Lynn Marecek; Andrea Honeycutt Mathis

Practice Test

537.

Plot each point in a rectangular coordinate system.

ⓐ $(2, 5)$
ⓑ $(−1, −3)$
ⓒ $(0, 2)$
ⓓ $(−4, \frac{3}{2})$
ⓔ $(5, 0)$

538.

Which of the given ordered pairs are solutions to the equation $3 x - y = 6 ?$

ⓐ $(3, 3)$ ⓑ $(2, 0)$ ⓒ $(4, −6)$

Find the slope of each line shown.

539.

ⓐ

The figure has a straight line graphed on the x y-coordinate plane. The x-axis runs from negative 10 to 10. The y-axis runs from negative 10 to 10. The line goes through the points (negative 5, 2) (0, negative 1), and (5, negative 4).

ⓑ

The figure has a straight vertical line graphed on the x y-coordinate plane. The x-axis runs from negative 10 to 10. The y-axis runs from negative 10 to 10. The line goes through the points (2, 0) (2, negative 1), and (2, 1).

540.

Find the slope of the line between the points $(5, 2)$ and $(−1, −4) .$

541.

Graph the line with slope $\frac{1}{2}$ containing the point $(−3, −4) .$

542.

Find the intercepts of $4 x + 2 y = −8$ and graph.

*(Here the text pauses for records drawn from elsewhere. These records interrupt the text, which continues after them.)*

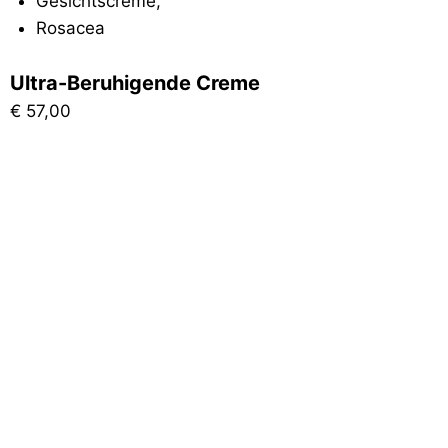
Gesichtscreme
,
Rosacea
Ultra-Beruhigende Creme
€
57,00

Graph the line for each of the following equations.

543.

$y = \frac{5}{3} x - 1$

544.

$y = − x$

545.

$y = 2$

Find the equation of each line. Write the equation in slope-intercept form.

546.

slope $- \frac{3}{4}$ and $y$ -intercept $(0, −2)$

547.

$m = 2,$ point $(−3, −1)$

548.

containing $(10, 1)$ and $(6, −1)$

549.

perpendicular to the line $y = \frac{5}{4} x + 2,$ containing the point $(−10, 3)$

550.

Write the inequality shown by the graph with the boundary line $y = − x - 3 .$

Graph each linear inequality.

551.

$y > \frac{3}{2} x + 5$

552.

$x - y \geq −4$

553.

$y \leq −5 x$

554.

Hiro works two part time jobs in order to earn enough money to meet her obligations of at least $450 a week. Her job at the mall pays $10 an hour and her administrative assistant job on campus pays $15 an hour. How many hours does Hiro need to work at each job to earn at least $450?

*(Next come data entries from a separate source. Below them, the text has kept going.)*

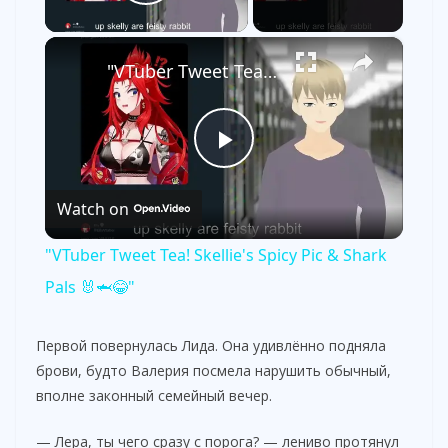
Play Video
×
"VTuber Tweet Tea! Skellie's Spicy Pic & Shark Pals 🐰🦈😂"
P
Watch on
l
"VTuber Tweet Tea! Skellie's Spicy Pic & Shark
a
Pals 🐰🦈😂"
y
Первой повернулась Лида. Она удивлённо подняла
брови, будто Валерия посмела нарушить обычный,
вполне законный семейный вечер.
V
— Лера, ты чего сразу с порога? — лениво протянул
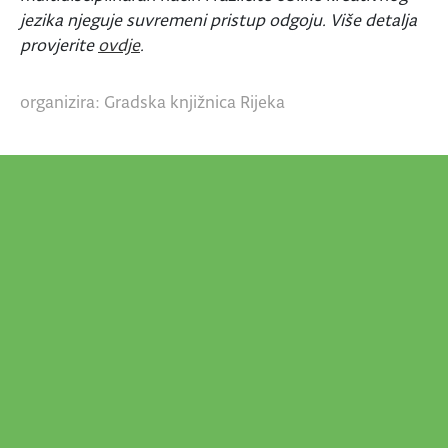
jezika njeguje suvremeni pristup odgoju. Više detalja
provjerite
ovdje
.
organizira: Gradska knjižnica Rijeka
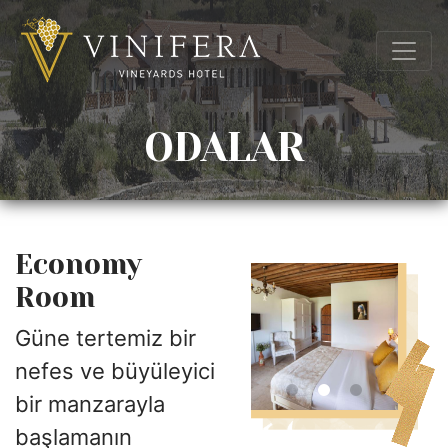
ODALAR
Economy
Room
Güne tertemiz bir
nefes ve büyüleyici
bir manzarayla
başlamanın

ⓐ Let x be the number of hours she works at the mall and let y be the number of hours she works as administrative assistant. Write an inequality that would model this situation.
ⓑ Graph the inequality .
ⓒ Find three ordered pairs $(x, y)$ that would be solutions to the inequality. Then explain what that means for Hiro.

555.

Use the set of ordered pairs to ⓐ determine whether the relation is a function, ⓑ find the domain of the relation, and ⓒ find the range of the relation.

${(−3, 27), (−2, 8), (−1, 1), (0, 0),$
$(1, 1), (2, 8), (3, 27)}$

556.

$f (x) = 4 x^{2} - 2 x - 3$

557.

For $h (y) = 3 | y - 1 | - 3,$ evaluate $h (−4) .$

558.

Determine whether the graph is the graph of a function. Explain your answer.

The figure has a cube function graphed on the x y-coordinate plane. The x-axis runs from negative 6 to 6. The y-axis runs from negative 6 to 6. The curved line goes through the points (negative 1, 1), (0, 2), and (1, 3).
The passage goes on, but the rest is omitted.